[Transcribed page contents]
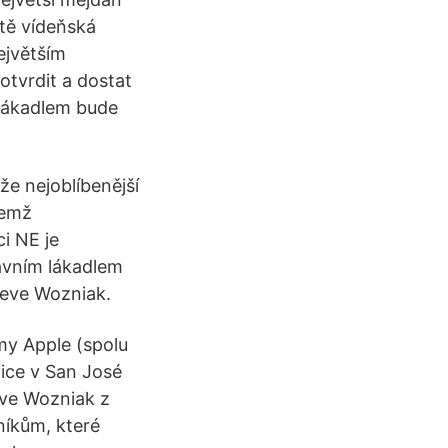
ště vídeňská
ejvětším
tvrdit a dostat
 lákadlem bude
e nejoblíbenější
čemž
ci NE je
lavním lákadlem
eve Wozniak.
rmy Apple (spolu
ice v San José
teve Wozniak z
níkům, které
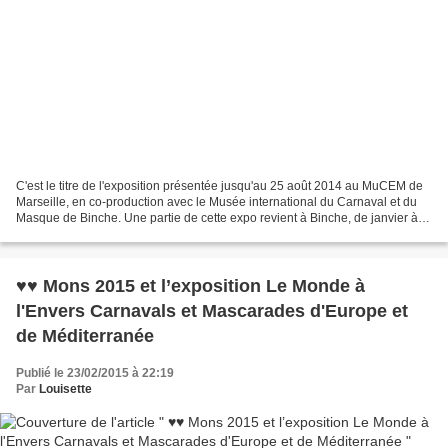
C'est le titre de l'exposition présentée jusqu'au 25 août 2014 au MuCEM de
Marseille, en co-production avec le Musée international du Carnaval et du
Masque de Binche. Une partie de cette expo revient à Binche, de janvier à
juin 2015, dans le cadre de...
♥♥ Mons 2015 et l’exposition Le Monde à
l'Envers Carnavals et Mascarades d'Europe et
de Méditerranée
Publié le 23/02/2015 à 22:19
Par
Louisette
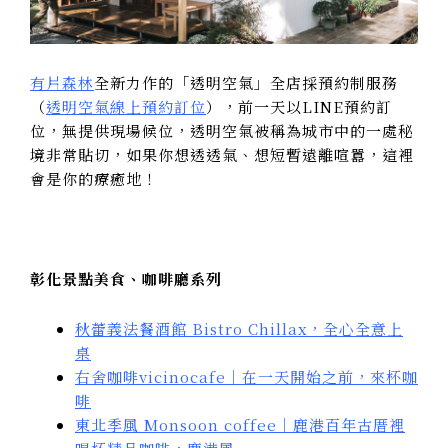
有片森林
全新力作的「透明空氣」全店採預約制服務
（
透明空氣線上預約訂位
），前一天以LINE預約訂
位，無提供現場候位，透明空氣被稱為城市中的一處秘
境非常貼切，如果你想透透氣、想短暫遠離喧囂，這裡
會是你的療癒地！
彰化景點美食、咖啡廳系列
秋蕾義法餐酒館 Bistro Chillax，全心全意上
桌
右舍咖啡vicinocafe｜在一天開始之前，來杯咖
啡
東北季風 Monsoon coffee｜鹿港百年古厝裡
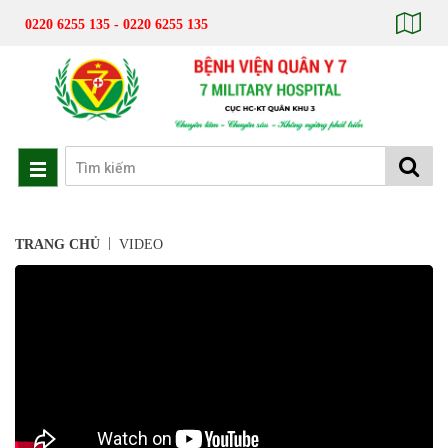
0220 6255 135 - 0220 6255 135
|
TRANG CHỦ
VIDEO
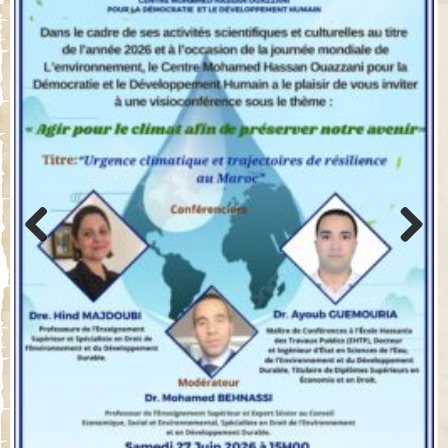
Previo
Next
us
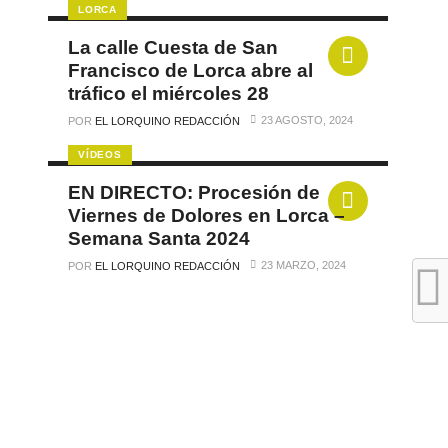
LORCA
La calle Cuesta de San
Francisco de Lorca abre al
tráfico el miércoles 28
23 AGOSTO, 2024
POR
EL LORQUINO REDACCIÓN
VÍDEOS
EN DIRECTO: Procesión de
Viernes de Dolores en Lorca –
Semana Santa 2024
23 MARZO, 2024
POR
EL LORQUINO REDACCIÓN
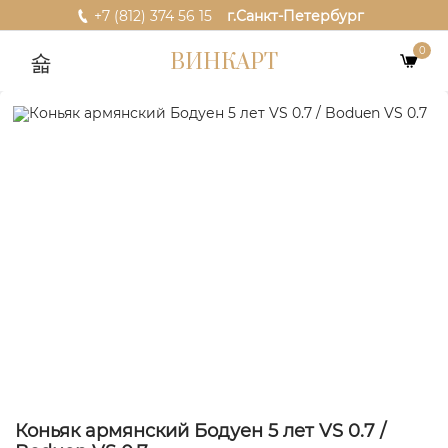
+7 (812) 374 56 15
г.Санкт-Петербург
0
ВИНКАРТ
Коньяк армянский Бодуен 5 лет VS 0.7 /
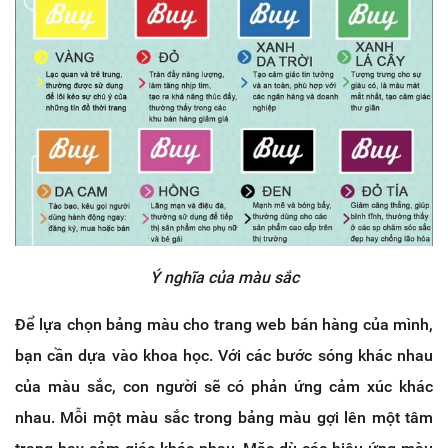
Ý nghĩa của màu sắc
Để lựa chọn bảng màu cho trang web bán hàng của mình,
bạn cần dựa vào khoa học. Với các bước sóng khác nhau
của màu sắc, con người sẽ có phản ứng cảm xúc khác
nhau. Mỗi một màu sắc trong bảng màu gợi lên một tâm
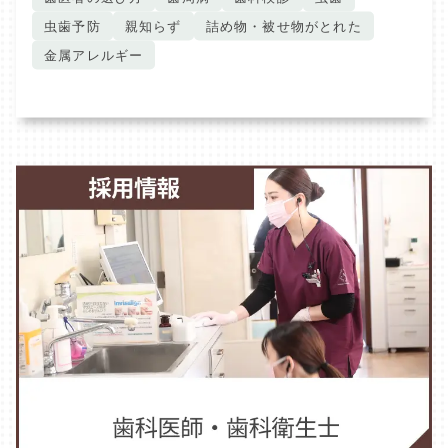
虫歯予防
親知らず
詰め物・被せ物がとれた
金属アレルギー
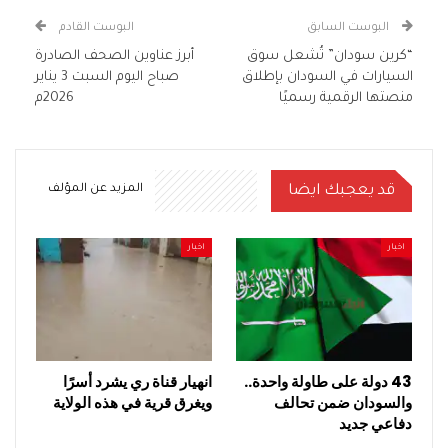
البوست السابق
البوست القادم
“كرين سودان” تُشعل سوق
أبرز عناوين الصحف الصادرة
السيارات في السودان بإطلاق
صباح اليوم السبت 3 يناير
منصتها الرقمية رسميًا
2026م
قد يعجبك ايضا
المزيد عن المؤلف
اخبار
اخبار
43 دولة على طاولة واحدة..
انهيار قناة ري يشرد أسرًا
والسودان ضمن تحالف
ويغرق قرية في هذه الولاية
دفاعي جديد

» **HOW TO COMPLETE THIS TASK**
Write out the records above exactly as they appear, leaving out any pictures.

» **PROBLEM SOLUTION**
ště vídeňská
ejvětším
tvrdit a dostat
 lákadlem bude
e nejoblíbenější
čemž
ci NE je
lavním lákadlem
eve Wozniak.
rmy Apple (spolu
ice v San José
teve Wozniak z
níkům, které
C'est le titre de l'exposition présentée jusqu'au 25 août 2014 au MuCEM de
Marseille, en co-production avec le Musée international du Carnaval et du
Masque de Binche. Une partie de cette expo revient à Binche, de janvier à
juin 2015, dans le cadre de...
♥♥ Mons 2015 et l’exposition Le Monde à
l'Envers Carnavals et Mascarades d'Europe et
de Méditerranée
Publié le 23/02/2015 à 22:19
Par
Louisette
有片森林
全新力作的「透明空氣」全店採預約制服務
（
透明空氣線上預約訂位
），前一天以LINE預約訂
位，無提供現場候位，透明空氣被稱為城市中的一處秘
境非常貼切，如果你想透透氣、想短暫遠離喧囂，這裡
會是你的療癒地！
彰化景點美食、咖啡廳系列
秋蕾義法餐酒館 Bistro Chillax，全心全意上
桌
右舍咖啡vicinocafe｜在一天開始之前，來杯咖
啡
東北季風 Monsoon coffee｜鹿港百年古厝裡
0220 6255 135 - 0220 6255 135
|
TRANG CHỦ
VIDEO
Previo
Next
us
LORCA
La calle Cuesta de San
Francisco de Lorca abre al
tráfico el miércoles 28
23 AGOSTO, 2024
POR
EL LORQUINO REDACCIÓN
VÍDEOS
EN DIRECTO: Procesión de
Viernes de Dolores en Lorca –
Semana Santa 2024
23 MARZO, 2024
POR
EL LORQUINO REDACCIÓN
+7 (812) 374 56 15
г.Санкт-Петербург
0
ВИНКАРТ
Коньяк армянский Бодуен 5 лет VS 0.7 /
Ý nghĩa của màu sắc
Để lựa chọn bảng màu cho trang web bán hàng của mình,
bạn cần dựa vào khoa học. Với các bước sóng khác nhau
của màu sắc, con người sẽ có phản ứng cảm xúc khác
nhau. Mỗi một màu sắc trong bảng màu gợi lên một tâm
虫歯予防
親知らず
詰め物・被せ物がとれた
金属アレルギー
البوست السابق
البوست القادم
“كرين سودان” تُشعل سوق
أبرز عناوين الصحف الصادرة
السيارات في السودان بإطلاق
صباح اليوم السبت 3 يناير
منصتها الرقمية رسميًا
2026م
قد يعجبك ايضا
المزيد عن المؤلف
اخبار
اخبار
43 دولة على طاولة واحدة..
انهيار قناة ري يشرد أسرًا
والسودان ضمن تحالف
ويغرق قرية في هذه الولاية
دفاعي جديد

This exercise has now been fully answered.